Equity in engineering
ACEC also is applauding ISU plans to take use an equity lens for its engineering program.
That's something praised by the Illinois Board of Higher Education and Gov. JB Pritzker. Urbanchuck said the state of the industry is not very diverse with 70% white, 11% female, 16% Asian, and fewer percentages of African American and Hispanic engineers.
"The challenge we have is that retention question. A recent study showed that 100% of firm principal engineers who were female had considered leaving the industry, compared to 47% of men," said Urbanchuk. "Largely, it's a change in culture.
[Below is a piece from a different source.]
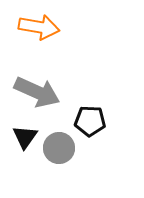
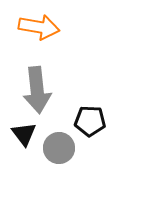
gray arrow: moved 2 px up; rotated 60 degrees clockwise
black triangle: moved 1 px left, 3 px up; rotated 12 degrees counterclockwise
It's also showing underrepresented groups they do have a seat at the table and showing them a pathway not only to securing a position, but into management and leadership. We're focused on trying to develop that talent pool."
ISU President Terri Goss Kinzy said that process starts before college.
"It's going to be being really intentional about the recruitment process. That means community college partnerships. It means working with STEM high schools in areas where we have underrepresented students, magnet schools, being in outreach to these community organizations that work in advancing STEM. There are a large number of those. So, there are really a great number of opportunities if we start from the beginning," said she said.
Goss Kinzy said there is not a shortage of engineering faculty in most places in the nation because there have been delays in hiring because of COVID. She said ISU will set aside additional funding in start-up packages and be intentional about attracting diverse faculty, too.
"It also ties in to conversations we have with companies. They really appreciate, as we do, how a diverse workforce gives you diverse ideas and better outcomes. Diversity is excellence. They are looking for the same things we are, which is to hear all different perspectives when we look at a problem and engineers are problem solvers," said Goss Kinzy.
Urbanchuck said ACEC provides education on this issue to all sizes of firms. He said larger firms already have robust diversity programs, but many smaller concerns do not. The issue also is part of ACEC's strategic plan and ISU's initiative could serve that goal.
"It's always good for an industry that's focused on improving society and serving the community to better represent that community itself," said Urbanchuk.